Após a posse de David Almeida, o deputado Abdala deverá assumir a presidência da ALE-AM. A posse do novo governador deverá ocorrer ainda no fim desta manhã.
“Estou preparado para sair do governo amanhã se for necessário, mas temos que tomar medidas necessárias para os serviços continuem sendo feitos para a população. Vou jogar com time escalado por mim. Farei mudanças que já estão em curso. Buscarei apoio de quem foi oposição do governo Melo.
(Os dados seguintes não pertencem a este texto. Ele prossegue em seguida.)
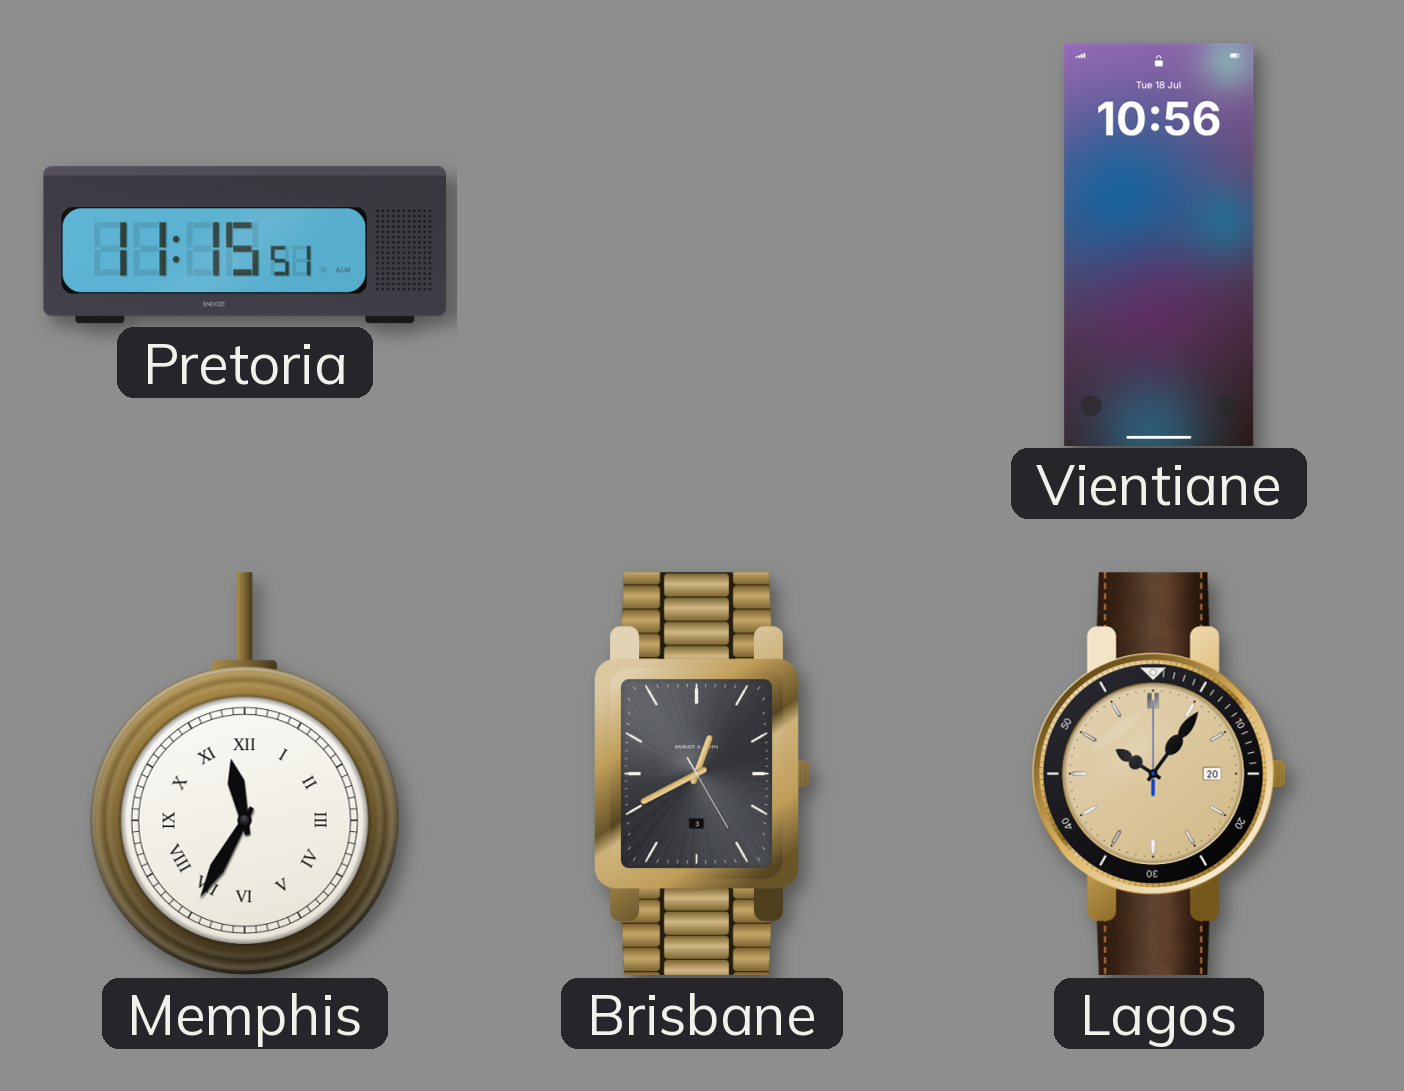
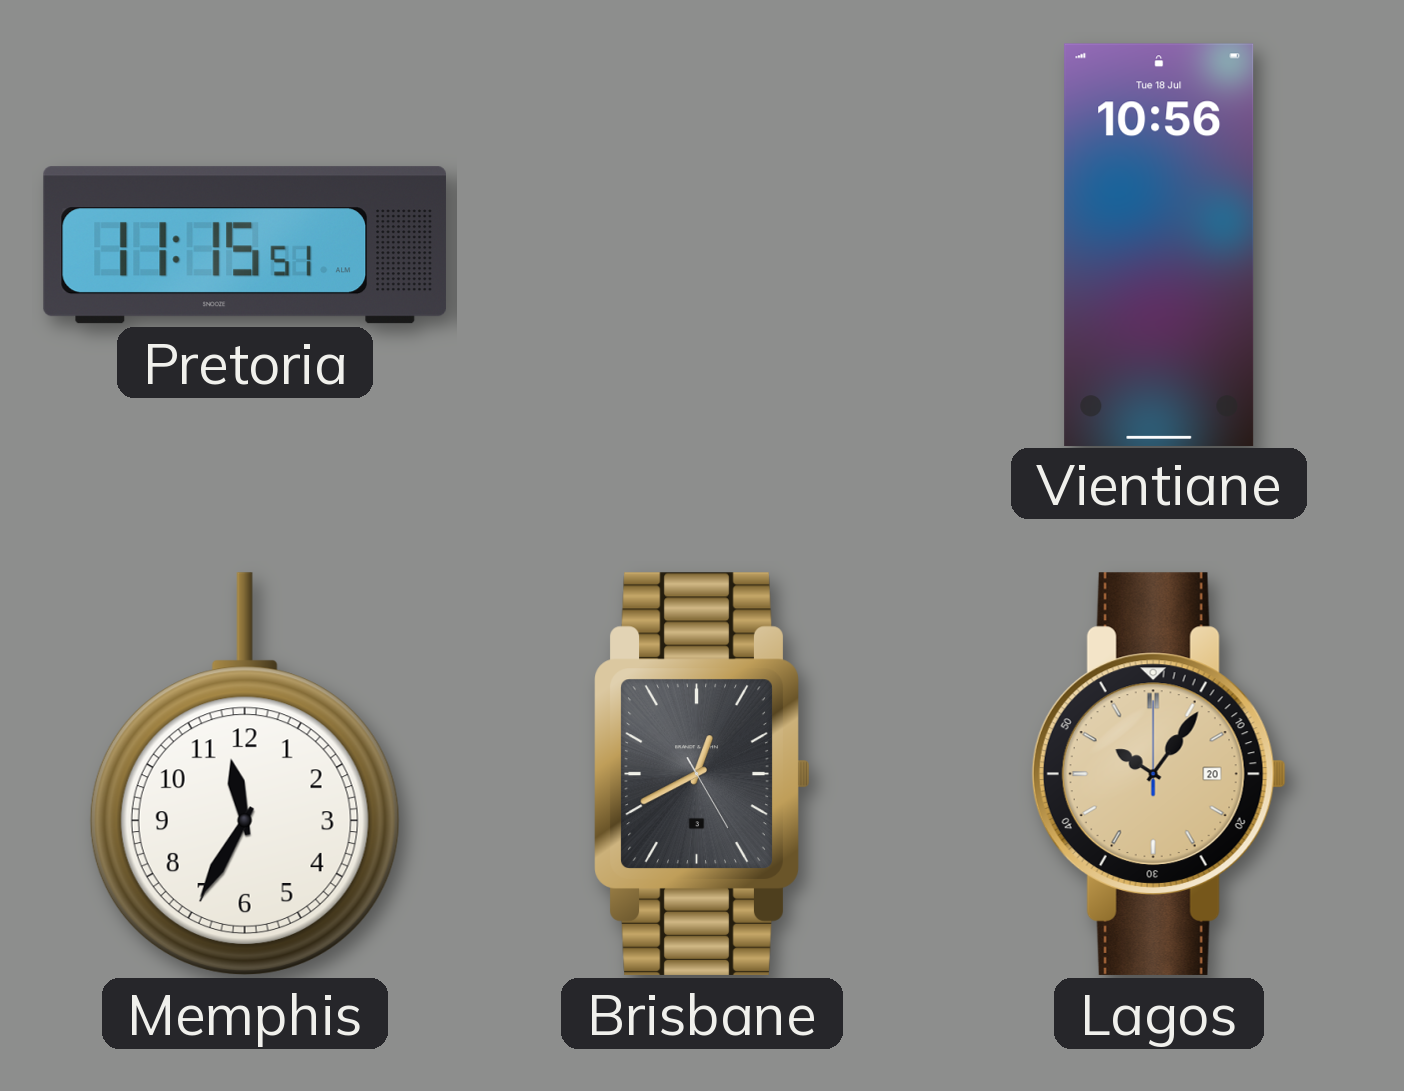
Memphis numerals: Roman -> Arabic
Estou desarmado, buscando caminhos e mecanismos para o estado”, disse Almeida em pronunciamento na ALE-AM.
Nomeação
A decisão que definiu a cassação de Melo e Oliveira é da ministra Rosa Maria Weber Candiota da Rosa e acata ao pedido do senador Eduardo Braga – líder da coligação adversária de José Melo nas eleições 2014, responsável pela ação que resultou na cassação do diploma do governador e do vice, na quinta-feira (4).
De acordo com o documento, Braga argumentou que o TRE-AM já havia sido notificado sobre o resultado do julgamento, inclusive sobre a determinação para afastar o governador e o vice dos respectivos cargos.
A assessoria de Melo comunicou, por meio de nota, que só se pronunciará quando for notificado oficialmente.
Nova eleição
A nova eleição para governador do Amazonas deve custar entre R$ 14 e R$ 17 milhões, segundo a direção do Tribunal Regional Eleitoral (TRE-AM). O pleito, que ainda não possui data definida, deve acontecer ainda em 2017 no estado.